The leader of Conservatives Kemi Badenoch immediately claimed the group’s ban, and elected officials urged the Glastonbury Festival to deprogram the rappers from the planned edition at the end of June.
These recordings were exhumed a few days after the group’s concert at the Californian Coachella festival, where he broadcast messages against Israel which aroused strong reactions.
Kneecap has already been dismissed from a festival in Cornwalls (southwest of England), two others in Germany, where three concerts scheduled for September have also been canceled.
Faced with controversy, rappers had assured Monday “not supporting and never supported Hamas or Hezbollah” and “condemn all attacks against civilians, still”.
During their mid-April concert at the Californian Festival of Coachella, the rappers of Belfast had projected on a giant screen the messages “Israel commits a genocide against the Palestinian people”, “Fuck Israel, release Palestine”, arousing strong reactions.
“We also refute the idea that we are trying to encourage violence against a deputy or an individual,” they added.
They apologized to the families of two parliamentarians, Labor Jo Cox and the Conservant Amess, murdered in 2016 and 2021, because these families had said they felt injured by their words.

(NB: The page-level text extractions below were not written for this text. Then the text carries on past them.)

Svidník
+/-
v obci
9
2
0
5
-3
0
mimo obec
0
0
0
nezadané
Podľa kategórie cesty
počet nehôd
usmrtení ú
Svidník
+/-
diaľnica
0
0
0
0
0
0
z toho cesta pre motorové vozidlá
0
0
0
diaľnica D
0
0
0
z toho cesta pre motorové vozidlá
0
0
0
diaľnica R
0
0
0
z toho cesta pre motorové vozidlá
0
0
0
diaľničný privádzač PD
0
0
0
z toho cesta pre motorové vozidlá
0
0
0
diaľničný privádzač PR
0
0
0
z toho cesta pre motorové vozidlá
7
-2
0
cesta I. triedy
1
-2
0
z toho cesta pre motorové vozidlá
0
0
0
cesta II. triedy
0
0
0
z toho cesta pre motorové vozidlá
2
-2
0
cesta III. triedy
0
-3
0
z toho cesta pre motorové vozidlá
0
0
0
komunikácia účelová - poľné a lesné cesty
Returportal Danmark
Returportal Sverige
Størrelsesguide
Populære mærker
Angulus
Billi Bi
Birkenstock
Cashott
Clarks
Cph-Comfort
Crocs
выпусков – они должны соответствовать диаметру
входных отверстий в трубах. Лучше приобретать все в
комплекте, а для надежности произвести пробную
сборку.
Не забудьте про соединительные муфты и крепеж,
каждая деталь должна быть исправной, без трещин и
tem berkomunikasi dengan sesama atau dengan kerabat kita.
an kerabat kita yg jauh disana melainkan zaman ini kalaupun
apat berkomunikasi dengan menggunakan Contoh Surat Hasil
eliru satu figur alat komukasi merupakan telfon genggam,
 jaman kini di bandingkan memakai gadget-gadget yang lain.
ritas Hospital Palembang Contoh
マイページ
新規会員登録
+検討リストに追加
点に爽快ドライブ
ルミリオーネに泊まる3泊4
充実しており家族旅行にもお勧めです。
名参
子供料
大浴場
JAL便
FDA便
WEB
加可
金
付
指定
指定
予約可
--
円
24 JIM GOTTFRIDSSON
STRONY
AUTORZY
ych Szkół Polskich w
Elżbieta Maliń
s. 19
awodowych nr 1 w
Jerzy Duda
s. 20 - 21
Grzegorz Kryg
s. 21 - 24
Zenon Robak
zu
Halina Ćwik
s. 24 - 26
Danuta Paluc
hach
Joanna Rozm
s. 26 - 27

The group also denounced a “denigration campaign” towards them and an “instrumentalization” of videos “out of context”.
“Political repression”
Several big names in music like Pulp, Fontaines DC and Massive Attack signed a letter of support on Kneecap on Wednesday, targets according to them of a “political repression” and a “clear and concerted attempt at censorship and deprogramming”.
“In a democracy, no personality or political party should have the right to dictate who may or may not occur at festivals or concerts,” added the signatories, which are also part of Paul Weller, as well as the idle, Bice and Primal Scream groups.
Trained in Belfast in 2017 and composed of Mo Chara, Moglai Bap and DJ Provai, Kneecap made a name for himself with his punk energy and her concerts with a bubbling, often political atmosphere, where his members appear the masked face of a hood in the colors of the Irish flag.

PHOTO VALERIE MACON, ARCHIVES AGENCE FRANCE-PRESSE
Mo Chara and Moglai Bap during their concert in mid-April at the Californian Coachella festival.
The trio has acquired global reputation since the release of the survivor’s docu-fiction Kneecap In 2024, awarded at the Sundance Festival and the British Bafta.
Kneecap, who released his first album Fine Art In 2024 and sang in English and Irish, defended his language as an “anti -colonial” cry in the face of British power.
“We come from Belfast and Derry, Ireland, who are still under British domination,” they launched to the public during their concert in mid-April to the Californian Festival of Coachella, “but there is another occupation, much worse, right now: release Palestine! ».
The trio, which advocates the reunification of Ireland, had won at the end of November an showdown with the former British conservative government, ulcerated by its positions deemed hostile in the United Kingdom, and which had refused a subsidy.